↓

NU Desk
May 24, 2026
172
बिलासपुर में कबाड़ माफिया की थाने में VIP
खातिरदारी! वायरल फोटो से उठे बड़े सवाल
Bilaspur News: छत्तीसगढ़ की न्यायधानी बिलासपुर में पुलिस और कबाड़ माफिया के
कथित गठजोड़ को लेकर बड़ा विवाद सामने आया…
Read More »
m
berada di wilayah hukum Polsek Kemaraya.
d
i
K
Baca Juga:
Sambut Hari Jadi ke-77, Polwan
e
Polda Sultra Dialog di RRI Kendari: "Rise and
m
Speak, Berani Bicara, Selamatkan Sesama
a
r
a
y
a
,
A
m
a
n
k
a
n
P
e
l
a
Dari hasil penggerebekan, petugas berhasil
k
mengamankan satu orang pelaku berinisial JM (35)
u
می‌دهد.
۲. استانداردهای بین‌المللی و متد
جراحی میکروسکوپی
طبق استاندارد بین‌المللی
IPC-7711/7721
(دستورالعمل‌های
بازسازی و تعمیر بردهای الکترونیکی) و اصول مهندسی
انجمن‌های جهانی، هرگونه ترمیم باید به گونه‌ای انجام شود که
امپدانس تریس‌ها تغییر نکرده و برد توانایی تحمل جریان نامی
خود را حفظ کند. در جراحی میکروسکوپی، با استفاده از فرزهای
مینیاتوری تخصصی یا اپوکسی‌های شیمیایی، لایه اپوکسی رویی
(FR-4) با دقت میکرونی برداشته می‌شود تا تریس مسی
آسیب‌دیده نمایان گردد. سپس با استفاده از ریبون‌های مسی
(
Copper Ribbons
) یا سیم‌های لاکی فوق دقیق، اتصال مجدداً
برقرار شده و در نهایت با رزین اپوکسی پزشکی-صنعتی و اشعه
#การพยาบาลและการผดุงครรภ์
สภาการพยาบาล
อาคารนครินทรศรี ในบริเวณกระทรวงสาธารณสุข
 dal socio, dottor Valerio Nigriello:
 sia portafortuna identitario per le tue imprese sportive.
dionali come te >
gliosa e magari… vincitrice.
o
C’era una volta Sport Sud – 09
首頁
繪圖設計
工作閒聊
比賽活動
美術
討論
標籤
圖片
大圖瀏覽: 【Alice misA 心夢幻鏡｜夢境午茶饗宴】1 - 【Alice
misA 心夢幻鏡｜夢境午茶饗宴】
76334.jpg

↑

What you have to do: Exact copies of every record are required.

Solved exercise:
NU Desk
May 24, 2026
172
बिलासपुर में कबाड़ माफिया की थाने में VIP
खातिरदारी! वायरल फोटो से उठे बड़े सवाल
Bilaspur News: छत्तीसगढ़ की न्यायधानी बिलासपुर में पुलिस और कबाड़ माफिया के
कथित गठजोड़ को लेकर बड़ा विवाद सामने आया…
Read More »
m
berada di wilayah hukum Polsek Kemaraya.
d
i
K
Baca Juga:
Sambut Hari Jadi ke-77, Polwan
e
Polda Sultra Dialog di RRI Kendari: "Rise and
m
Speak, Berani Bicara, Selamatkan Sesama
a
r
a
y
a
,
A
m
a
n
k
a
n
P
e
l
a
Dari hasil penggerebekan, petugas berhasil
k
mengamankan satu orang pelaku berinisial JM (35)
u
می‌دهد.
۲. استانداردهای بین‌المللی و متد
جراحی میکروسکوپی
طبق استاندارد بین‌المللی
IPC-7711/7721
(دستورالعمل‌های
بازسازی و تعمیر بردهای الکترونیکی) و اصول مهندسی
انجمن‌های جهانی، هرگونه ترمیم باید به گونه‌ای انجام شود که
امپدانس تریس‌ها تغییر نکرده و برد توانایی تحمل جریان نامی
خود را حفظ کند. در جراحی میکروسکوپی، با استفاده از فرزهای
مینیاتوری تخصصی یا اپوکسی‌های شیمیایی، لایه اپوکسی رویی
(FR-4) با دقت میکرونی برداشته می‌شود تا تریس مسی
آسیب‌دیده نمایان گردد. سپس با استفاده از ریبون‌های مسی
(
Copper Ribbons
) یا سیم‌های لاکی فوق دقیق، اتصال مجدداً
برقرار شده و در نهایت با رزین اپوکسی پزشکی-صنعتی و اشعه
#การพยาบาลและการผดุงครรภ์
สภาการพยาบาล
อาคารนครินทรศรี ในบริเวณกระทรวงสาธารณสุข
 dal socio, dottor Valerio Nigriello:
 sia portafortuna identitario per le tue imprese sportive.
dionali come te >
gliosa e magari… vincitrice.
o
C’era una volta Sport Sud – 09
首頁
繪圖設計
工作閒聊
比賽活動
美術
討論
標籤
圖片
大圖瀏覽: 【Alice misA 心夢幻鏡｜夢境午茶饗宴】1 - 【Alice
misA 心夢幻鏡｜夢境午茶饗宴】
76334.jpg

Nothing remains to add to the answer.